In the Deadline interview, McKinney recalls employing some method-like techniques when dressing in drag: 

"The Kids, to the extent that a man can inhabit a woman, did an amazing job of sort of creating these relatable characters. I know my brother based at least a couple of those characters a little bit on my mother, a little bit on my sister, imported that into himself ... Up until then, if I remember what drag looked like on TV, it was a lampoon, it was way larger than life."


This was 1984 — yes, people noticed it was a year referred to by George Orwell — and it was a time of rising dissatisfaction with rising conservatism. On the outer fringes, punk rock was beginning to rise as an ethos. A lot of underground music was devoted to destruction, angst, dissatisfaction, and the violent confrontation of "traditional" (read: repressive) institutions. Kids in the Hall, in a dorky sort of way, adopted a similar punk attitude. They weren't so much the Sex Pistols, though, as they were Devo: Geeky, appealing to the college crowd, playful nihilistic, and eager to shock.

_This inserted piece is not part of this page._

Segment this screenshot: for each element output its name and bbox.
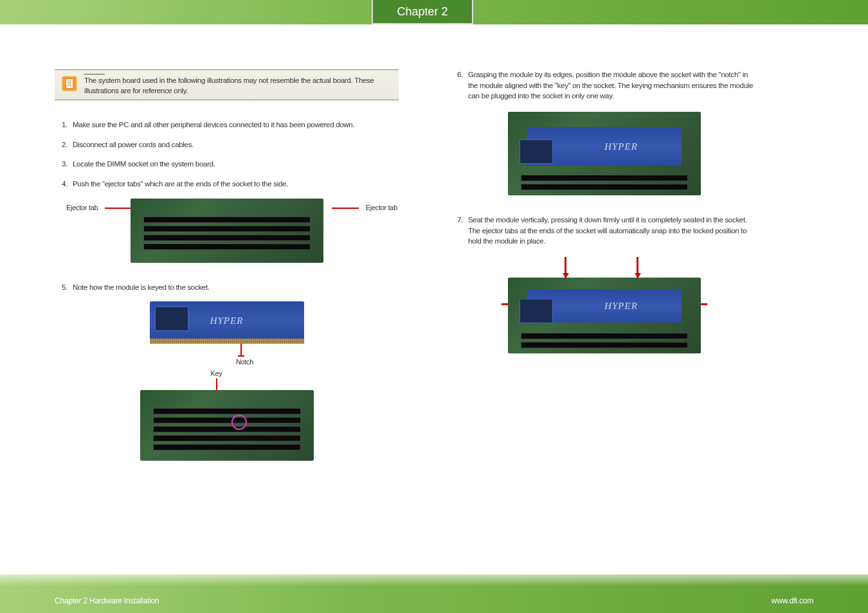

In a world of homophobic gay shtick and burlesque-style drag performances, having an openly gay member of the troupe was revolutionary. Thompson's character of Buddy Cole, a queer raconteur, regularly appeared on "Kids in the Hall" to perform comedic monologues, which were, refreshingly, never made to mock or deride the queer experience. The heterosexual members of the troupe fell in line behind Thompson and merely played alongside him. They all assimilated with one another. Recalls producer Paul Myers:

"In Toronto, when I was at the Rivoli Club where they started, there'd be a small audience and you would hear gasps when [Scott] came out as a queer positive character. [Thompson] assimilated within the troupe. There was no sense of, 'He was the only [one] doing this gay thing over here.' They were allies and they were all just working together. That, just by being there, was political, and there were audience members I recall in Toronto who were shocked back in the day. This is the '80s, you know, so it's amazing to think in some ways how far we've come."

Thompson, in interviews, has said that Buddy was a vital character in helping to keep the Kids in the pop consciousness, and it allowed a lot of otherwise unaccepting audiences to accept him. From The AV Club in 2018: 

"The world is so different than it was 20 years ago, particularly for gay people. Just being an openly gay comic, 20 years ago, people were so uncomfortable, and you had to spend the first 20 minutes relaxing them. Now you don't have to. People are there right away. And the straight male can laugh at me and not cast too much of an aspersion on his sexuality. I really believe that part of the reason Kids In The Hall remain such a cult thing is that, to like us too much was to say, 'Hey are you a f**?' I don't think people worry about that anymore. At least in the circles I run in, and that's extremely exciting."

The latest "Kids in the Hall" revival will premiere on Prime Video on May 13, 2022. The documentary "Comedy Punks" will follow on May 20.